### [ENTRIES PROVIDED]
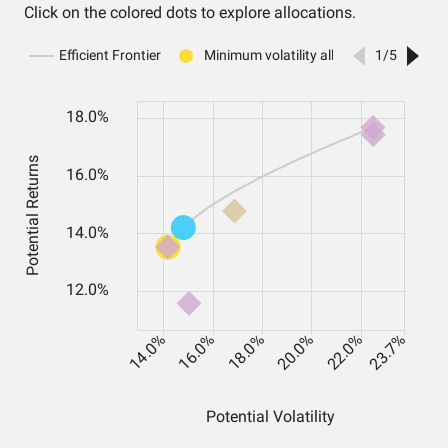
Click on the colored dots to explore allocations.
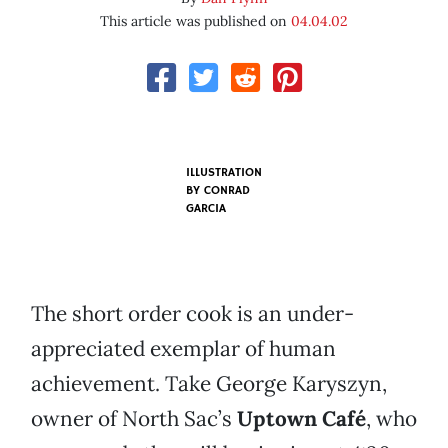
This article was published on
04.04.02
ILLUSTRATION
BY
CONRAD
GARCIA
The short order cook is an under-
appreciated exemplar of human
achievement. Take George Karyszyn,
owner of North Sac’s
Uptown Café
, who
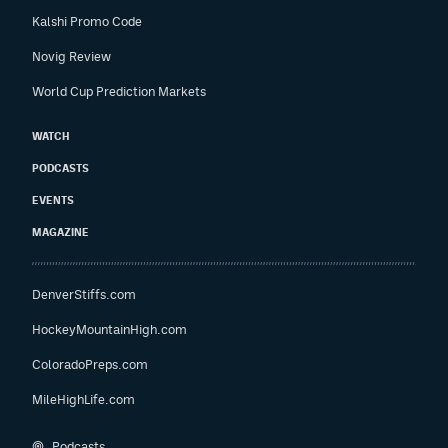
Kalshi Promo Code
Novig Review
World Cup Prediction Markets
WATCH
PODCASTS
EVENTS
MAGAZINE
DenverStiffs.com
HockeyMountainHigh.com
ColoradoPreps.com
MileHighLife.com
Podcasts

### [PROBLEM TO WORK ON]
Repeat every line above exactly, minus the pictures.

### [TASK OUTPUT]
Click on the colored dots to explore allocations.
This article was published on
04.04.02
ILLUSTRATION
BY
CONRAD
GARCIA
The short order cook is an under-
appreciated exemplar of human
achievement. Take George Karyszyn,
owner of North Sac’s
Uptown Café
, who
Kalshi Promo Code
Novig Review
World Cup Prediction Markets
WATCH
PODCASTS
EVENTS
MAGAZINE
DenverStiffs.com
HockeyMountainHigh.com
ColoradoPreps.com
MileHighLife.com
Podcasts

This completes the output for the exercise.